Les faits se sont déroulés vers 18H00 (17H00 GMT) lors du ravivage quotidien de la flamme de la tombe du soldat inconnu, sous l'Arc de Triomphe, en haut de l'avenue des Champs-Elysées, lorsqu'un homme muni d'un couteau et d'une paire de ciseaux s'est précipité sur un gendarme de la musique de la gendarmerie mobile qui participait au service d'honneur de la cérémonie.

Un autre gendarme a fait usage de son arme de service pour neutraliser l'assaillant, selon le Pnat.

Atteint de plusieurs balles, l'homme a été transporté à l'hôpital. En début de soirée, le parquet national antiterroriste a annoncé dans un communiqué qu'il était décédé des suites de ses blessures.

Le président français Emmanuel Macron a félicité "les gendarmes qui ont réagi tout de suite" et ainsi pu "stopper cette attaque terroriste", en marge de la conférence de Munich sur la sécurité.

Né en 1978 à Mantes-la-Jolie à l'ouest de Paris, l'assaillant, Brahim Bahrir, de nationalité française, était fiché S pour radicalisation, selon une source proche du dossier.

Il avait été condamné en 2013 en Belgique à 17 ans de réclusion criminelle, a précisé le Pnat, pour avoir poignardé deux policiers à la station de métro de Molenbeek, un quartier de Bruxelles. Il les avait blessés légèrement.

- Libéré le 24 décembre -

Après avoir été incarcéré en Belgique, il avait été transféré en France le 27 janvier 2015 à la suite d'une décision de reconnaissance du caractère exécutoire du jugement du tribunal de première instance de Bruxelles, a poursuivi le parquet.

Après avoir purgé sa peine, "il était sorti de détention le 24 décembre 2025 et faisait, depuis l'objet d'un suivi dans le cadre d'une surveillance judiciaire prononcée par le tribunal d'application des peines le 17 juin 2025. Il faisait par ailleurs l'objet d'une mesure individuelle de contrôle administratif et de surveillance" (MICAS), a ajouté le Pnat.

Il devait pointer au commissariat tous les jours. Il était domicilié à Aulnay-sous-Bois, dans la banlieue de Paris, selon une source proche du dossier.

Le gendarme de la musique, présenté dans un premier temps comme très légèrement blessé par le couteau, ne l'a pas été, l'arme ayant "buté sur le col de sa gabardine", a précisé le Pnat.

Le parquet antiterroriste avait annoncé aussitôt après les faits avoir ouvert une enquête en flagrance, en ajoutant qu'un magistrat du parquet se rendait sur les lieux.

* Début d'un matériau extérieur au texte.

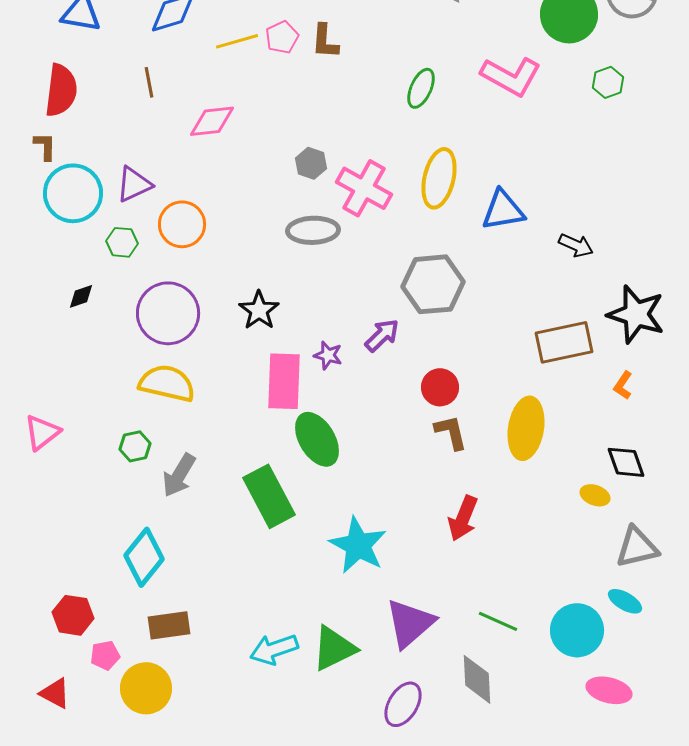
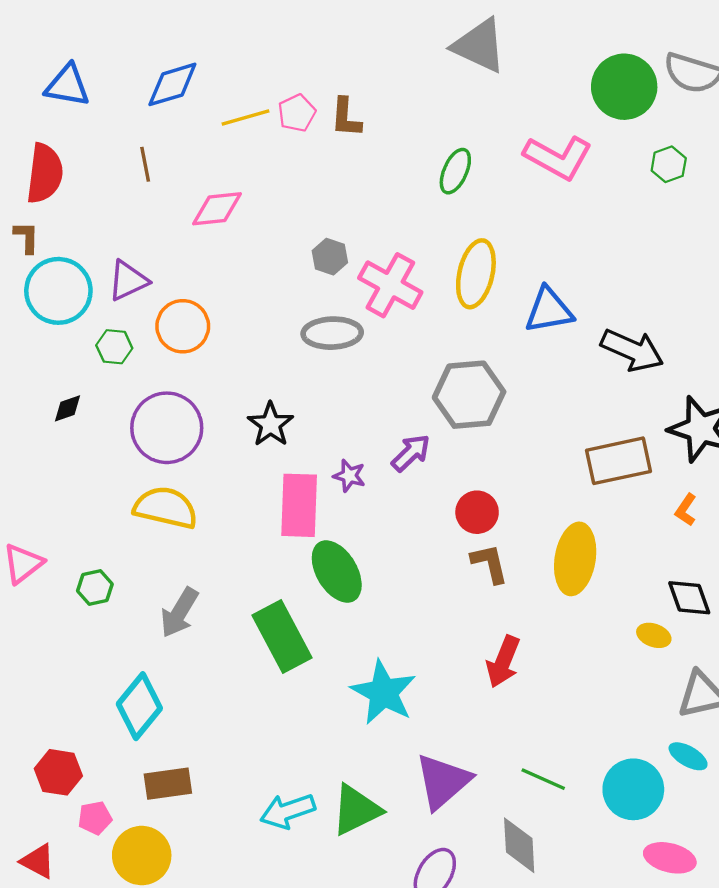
black arrow: (576, 245) -> (632, 350), size x1.6
green hexagon: (135, 446) -> (95, 587), moved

L'enquête a été ouverte pour tentative d'assassinats sur personne dépositaire de l'autorité publique en relation avec une entreprise terroriste et de participation à une association de malfaiteurs terroriste criminelle.

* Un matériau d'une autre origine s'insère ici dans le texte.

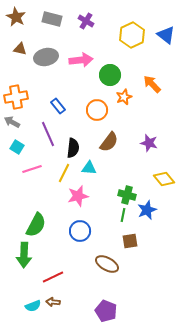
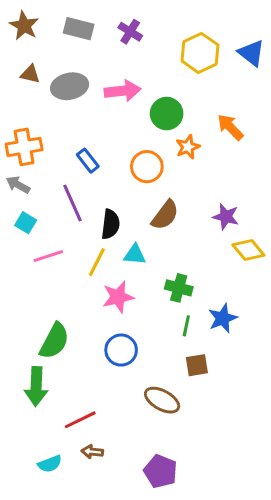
yellow diamond: (164, 179) -> (248, 250), moved
green cross: (127, 195) -> (179, 288), moved
brown arrow: (53, 302) -> (92, 452), moved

Dans la soirée, quelques camions de CRS (des policiers chargés du maintien de l'ordre), gyrophares clignotants, étaient stationnés sur la place de l'Etoile et barraient l'accès à la tombe du soldat inconnu, a constaté une journaliste de l'AFP, tandis que les arrêts de bus environnants n'étaient pas desservis et que les accès au métro étaient fermées.

Des touristes sous des parapluies filmaient le monument sans savoir ce qu'il s'y était passé une heure auparavant.